Oct 13, 2014

The Future

Saw The Future, a Miranda July film. Miranda July specializes in overly sincere, treacly movies loaded with off-putting art-house strangeness. The film opens with the strange, creaky, pitch-adjusted voice of a cat narrating how it was saved by two humans and brought to a "cage-atorium" which was "not cool." It's so weird that I didn't even know whether to start rolling my eyes or to begin anticipating something great. This pretty much describes the entire film. Its plot follows a guy and girl who have been dating for a few years now and believe they'll spend their lives together. She is a dance instructor for children and he is tech-support. Neither one of them are really happy with their lives and feel they are full of untapped potential, that they are capable of beautiful things. The cat that they save becomes the symbol of this untapped beauty. Like their raw emotions, it's wild but can perhaps be tamed.

This is somewhat muddled however, by the alien actions of the protagonists. She is so painfully awkward that sometimes she stands around corners in order to talk to her boyfriend. He changes jobs to become a door-to-door salesman and pours his heart out to complete strangers. His monologues are disjointed and touching, but clearly he should be medicated.
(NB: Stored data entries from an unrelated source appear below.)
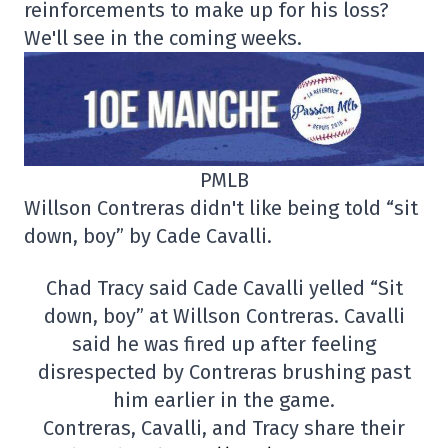
reinforcements to make up for his loss?
We'll see in the coming weeks.
PMLB
Willson Contreras didn't like being told “sit
down, boy” by Cade Cavalli.
Chad Tracy said Cade Cavalli yelled “Sit
down, boy” at Willson Contreras. Cavalli
said he was fired up after feeling
disrespected by Contreras brushing past
him earlier in the game.
Contreras, Cavalli, and Tracy share their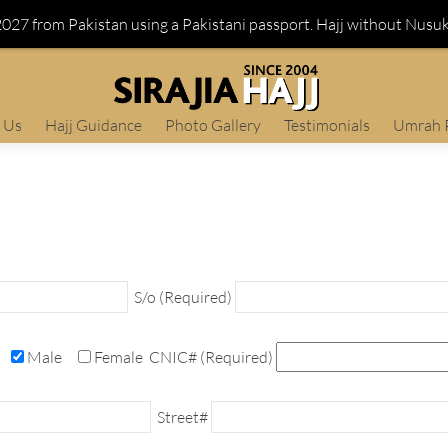
 2027 from Pakistan using a Pakistani passport. Hajj without Nusu
 Us
Hajj Guidance
Photo Gallery
Testimonials
Umrah 
S/o (Required)
Male
Female
CNIC# (Required)
Street#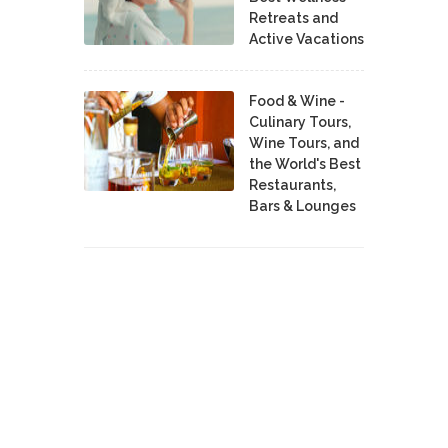
Retreats and
Active Vacations
Food & Wine -
Culinary Tours,
Wine Tours, and
the World's Best
Restaurants,
Bars & Lounges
There's a scene where the girlfriend wants to make a video of herself dancing beautifully to her favorite music. She hits record on her laptop, puts on an outfit and tries to make the beauty happen. The video that results however looks sad and awkward, like a strange woman flailing about in an empty room. The beauty that she was so sure was there fails to manifest. It's a deeply personal and sad moment. Later on, she puts her legs through the arm-holes of a tee-shirt and pulls it completely over her head, making herself look like a long-legged yellow ghost with a neck-hole vagina. I feel for her, but she's very clearly insane.

This film is definitely not for everyone. I think I'm kind of under Miranda July's sway though. I love her films, even though they are off-putting and freaky. Many actual reviewers rightly call her out for her reliance on the quirky and the cutesy-poo. They are repulsed more than beguiled by her high-school-poetry-level over-sharing and sincerity, calling it precious and twee. I see their points and even agree with them, but I love her all the same. Yes, she's crazy and bizarre, but she's essentially a good person and only ever wants to be understood. Her madness is refreshing and her transparent insecurities validate my own. She's like a giant beating heart, complete with floppy tube-veins and white, fatty tissue. It's telling, I think, that she reminds me of (a much crazier version of) some of my closest friends. There's some imperfection here which I resonate with.